José Henrique Lamensdorf
José Henrique Lamensdorf  Identity Verified
Brazílie
Local time: 13:12
angličtina -> portugalština
+ ...
In memoriam
A lesson for outsourcers Oct 23, 2008

Fabio Descalzi wrote:
But it's unfortunately unfrequent... Most of the times, when I had to proofread, I didn't really have the chance to share anything with the translator. On the contrary: both parties were rather treated as "watertight compartments", separated from each other...


Well, let's hope that some outsourcers/agencies read these fora now and then, and learn something. What do they fear? That translator and proofreader will work out a scheme to... what????

The variation among PMs worldwide is astounding. With some of them, you feel like working for an experienced project leader, a win-win-champion. Unfortunately, these are rare. With others you feel that PM has probably tried many other professions and failed, so now they are giving PM'ing a try, with predictable results. Of course, it's the old bell-shaped normal curve, and there is the whole gray area between the two extremes.

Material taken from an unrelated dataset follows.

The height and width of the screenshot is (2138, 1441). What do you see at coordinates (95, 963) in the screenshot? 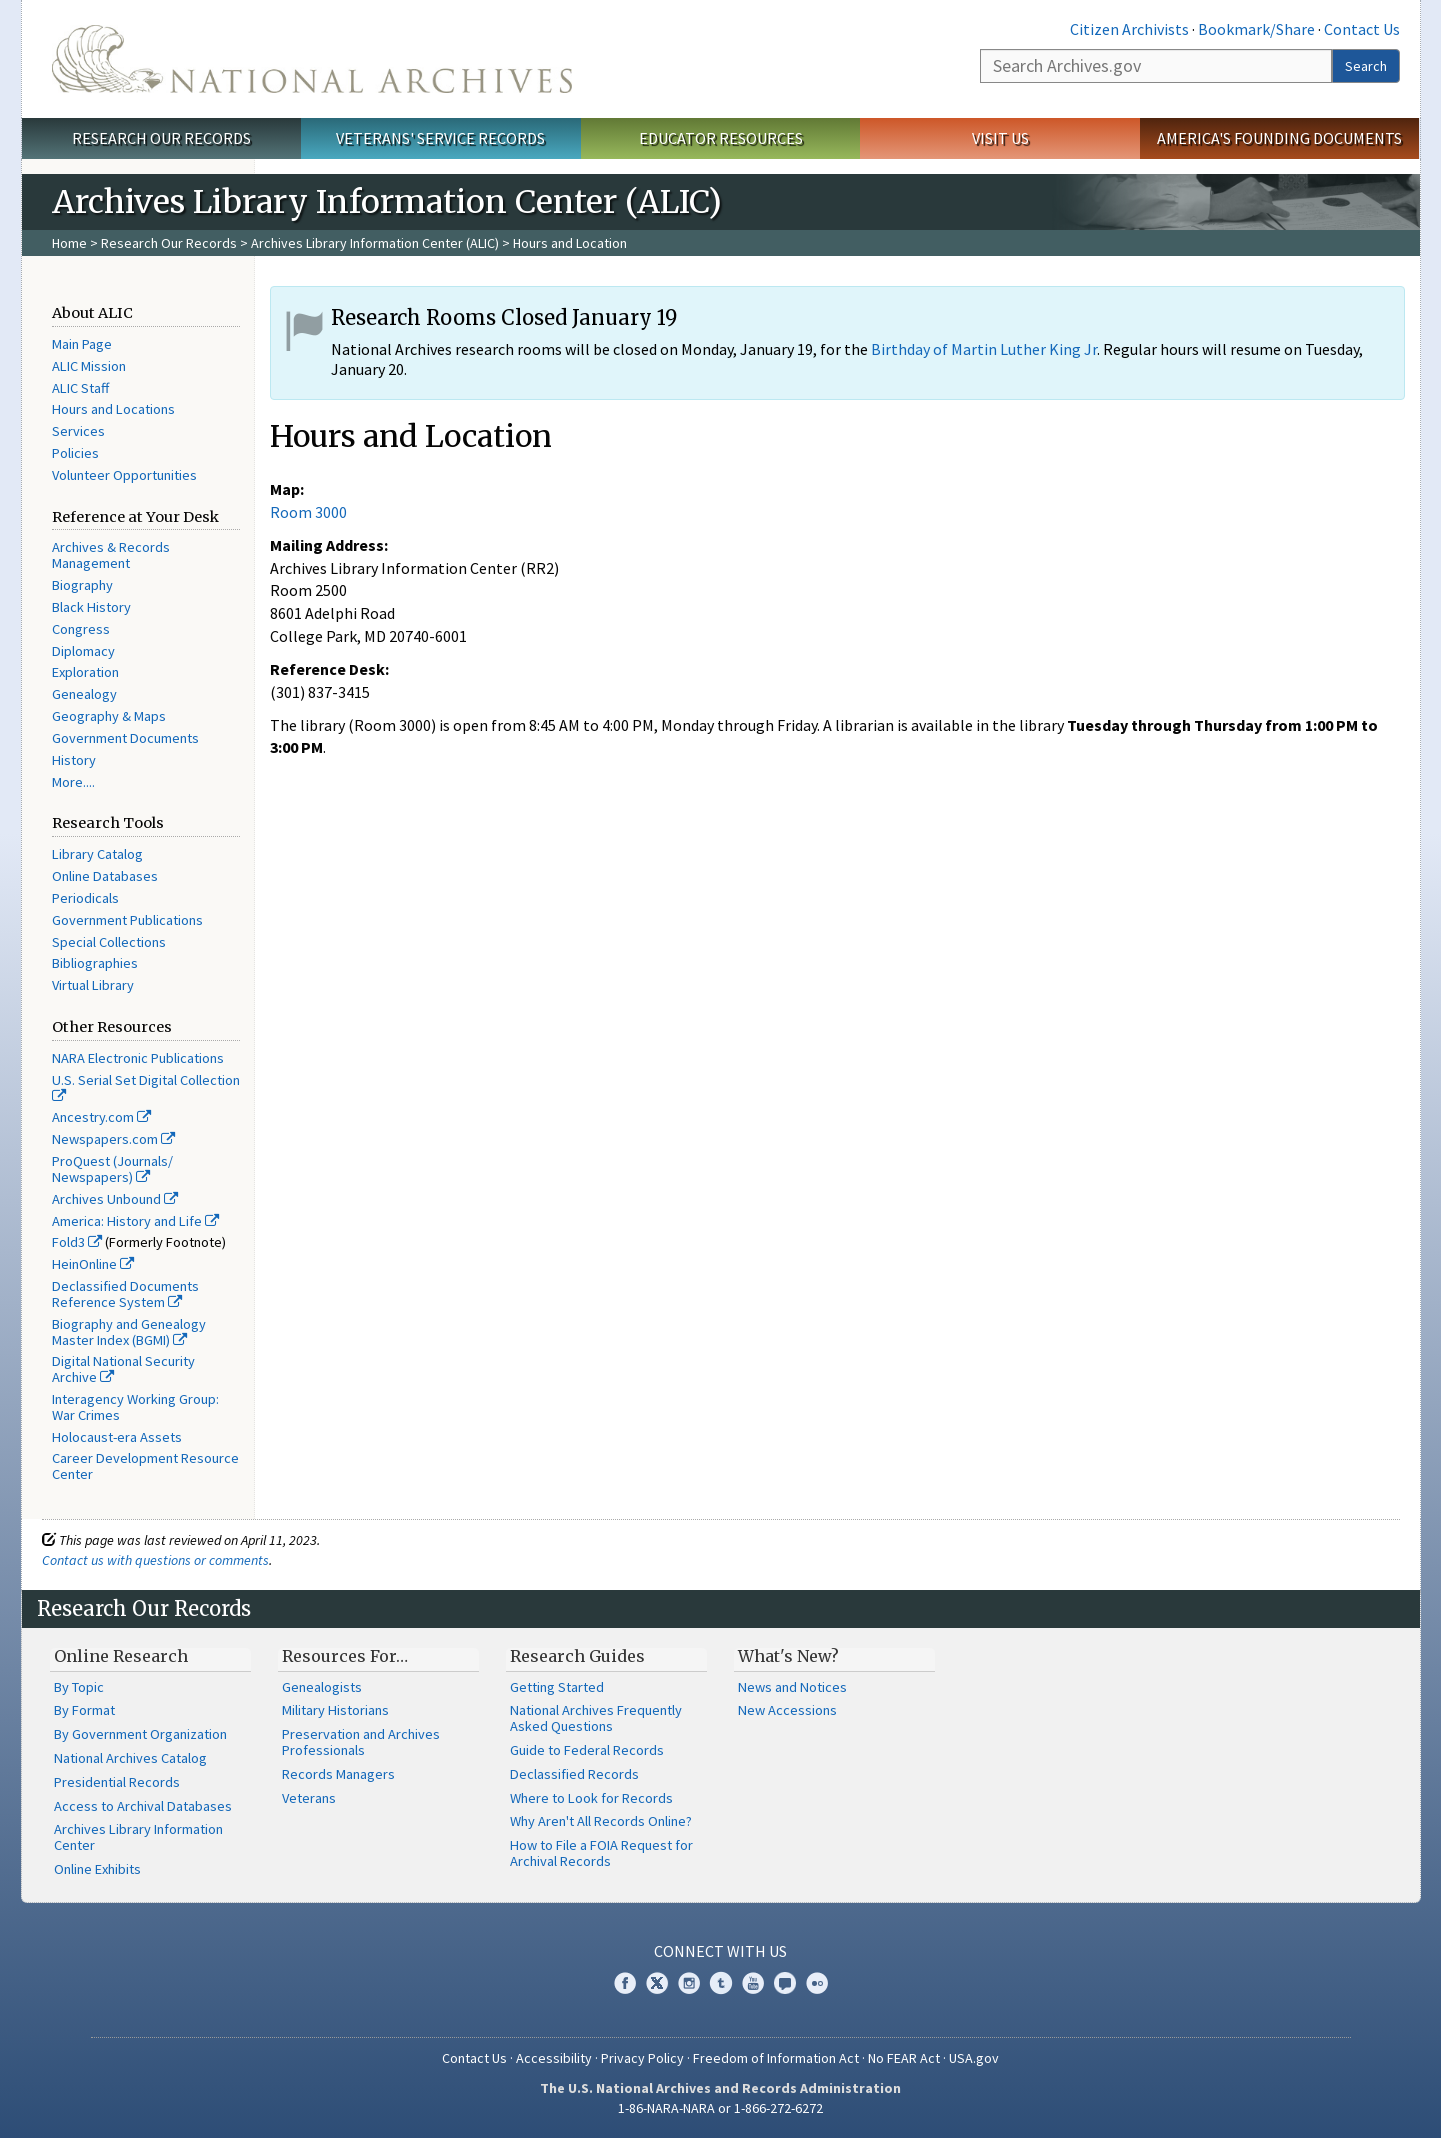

Answering the question at hand again, now from another standpoint: Working for a top-flight PM motivates translators, proofreaders, DTP artists, whatever, to do their best.

Today I got an e-mail from such a PM that I work for now and then. It was a simple translation question, not related with my work for that company. Nevertheless, I felt the urge in that he deserved an answer in 60 seconds at most. Why? Because when I had to stop my work for his agency to ask him this type of questions, I got the answer in just a few minutes!